:: DATA ::

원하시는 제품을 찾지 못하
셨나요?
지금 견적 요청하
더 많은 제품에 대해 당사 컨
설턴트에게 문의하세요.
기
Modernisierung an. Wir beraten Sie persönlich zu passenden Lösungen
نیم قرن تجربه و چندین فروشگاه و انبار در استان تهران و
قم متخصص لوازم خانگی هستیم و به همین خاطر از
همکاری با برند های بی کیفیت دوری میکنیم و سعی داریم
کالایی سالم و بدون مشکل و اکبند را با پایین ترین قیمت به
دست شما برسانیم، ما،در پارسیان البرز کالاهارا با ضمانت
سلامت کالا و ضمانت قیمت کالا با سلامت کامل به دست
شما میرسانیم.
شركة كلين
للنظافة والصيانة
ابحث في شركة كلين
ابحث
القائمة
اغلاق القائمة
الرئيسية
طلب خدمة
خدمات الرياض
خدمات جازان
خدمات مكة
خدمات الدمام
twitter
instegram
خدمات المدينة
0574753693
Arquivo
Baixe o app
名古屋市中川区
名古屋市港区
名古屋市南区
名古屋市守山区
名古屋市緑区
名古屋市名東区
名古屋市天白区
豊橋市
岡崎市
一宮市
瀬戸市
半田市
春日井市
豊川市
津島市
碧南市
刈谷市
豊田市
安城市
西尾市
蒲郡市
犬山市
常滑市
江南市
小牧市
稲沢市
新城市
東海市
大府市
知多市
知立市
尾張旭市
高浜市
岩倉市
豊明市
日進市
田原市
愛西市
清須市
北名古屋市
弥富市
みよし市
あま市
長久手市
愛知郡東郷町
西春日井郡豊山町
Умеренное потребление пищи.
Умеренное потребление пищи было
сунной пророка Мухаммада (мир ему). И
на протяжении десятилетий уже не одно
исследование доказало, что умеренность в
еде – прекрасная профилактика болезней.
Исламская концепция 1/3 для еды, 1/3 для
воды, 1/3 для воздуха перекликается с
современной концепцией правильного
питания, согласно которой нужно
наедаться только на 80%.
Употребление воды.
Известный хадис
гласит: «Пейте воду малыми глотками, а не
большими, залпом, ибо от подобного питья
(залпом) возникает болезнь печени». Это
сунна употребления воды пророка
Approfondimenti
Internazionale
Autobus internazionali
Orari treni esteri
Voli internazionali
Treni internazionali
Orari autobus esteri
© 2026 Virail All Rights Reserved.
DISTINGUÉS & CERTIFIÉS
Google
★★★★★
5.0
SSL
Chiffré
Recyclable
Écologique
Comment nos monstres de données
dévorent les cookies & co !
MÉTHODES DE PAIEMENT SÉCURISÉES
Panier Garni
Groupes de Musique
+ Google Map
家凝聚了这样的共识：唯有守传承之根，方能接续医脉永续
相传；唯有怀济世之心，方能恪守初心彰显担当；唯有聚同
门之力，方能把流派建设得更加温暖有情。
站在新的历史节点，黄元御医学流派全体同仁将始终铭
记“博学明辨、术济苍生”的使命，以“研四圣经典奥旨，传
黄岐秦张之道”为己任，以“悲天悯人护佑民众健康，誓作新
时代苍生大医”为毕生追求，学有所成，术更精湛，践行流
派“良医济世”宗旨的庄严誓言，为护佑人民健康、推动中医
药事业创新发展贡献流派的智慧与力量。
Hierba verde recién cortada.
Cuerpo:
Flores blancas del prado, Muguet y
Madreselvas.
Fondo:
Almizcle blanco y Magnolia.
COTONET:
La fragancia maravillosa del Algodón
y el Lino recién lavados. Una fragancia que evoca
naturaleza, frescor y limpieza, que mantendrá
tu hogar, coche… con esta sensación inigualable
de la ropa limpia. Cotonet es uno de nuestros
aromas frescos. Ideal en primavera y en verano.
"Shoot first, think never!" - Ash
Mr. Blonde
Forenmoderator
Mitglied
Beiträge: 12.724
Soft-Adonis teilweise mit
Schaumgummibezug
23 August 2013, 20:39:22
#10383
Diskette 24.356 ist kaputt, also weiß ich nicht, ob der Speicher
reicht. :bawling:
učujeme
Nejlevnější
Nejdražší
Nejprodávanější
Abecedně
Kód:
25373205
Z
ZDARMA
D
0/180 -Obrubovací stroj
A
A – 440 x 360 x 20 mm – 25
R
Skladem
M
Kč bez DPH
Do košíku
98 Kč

:::

▸ TASK TO CARRY OUT
No lines before the one containing "aromas frescos. Ideal" belong in the answer; write out that line and each one after it exactly, through the end of the records.

▸ EXPECTED OUTPUT
aromas frescos. Ideal en primavera y en verano.
"Shoot first, think never!" - Ash
Mr. Blonde
Forenmoderator
Mitglied
Beiträge: 12.724
Soft-Adonis teilweise mit
Schaumgummibezug
23 August 2013, 20:39:22
#10383
Diskette 24.356 ist kaputt, also weiß ich nicht, ob der Speicher
reicht. :bawling:
učujeme
Nejlevnější
Nejdražší
Nejprodávanější
Abecedně
Kód:
25373205
Z
ZDARMA
D
0/180 -Obrubovací stroj
A
A – 440 x 360 x 20 mm – 25
R
Skladem
M
Kč bez DPH
Do košíku
98 Kč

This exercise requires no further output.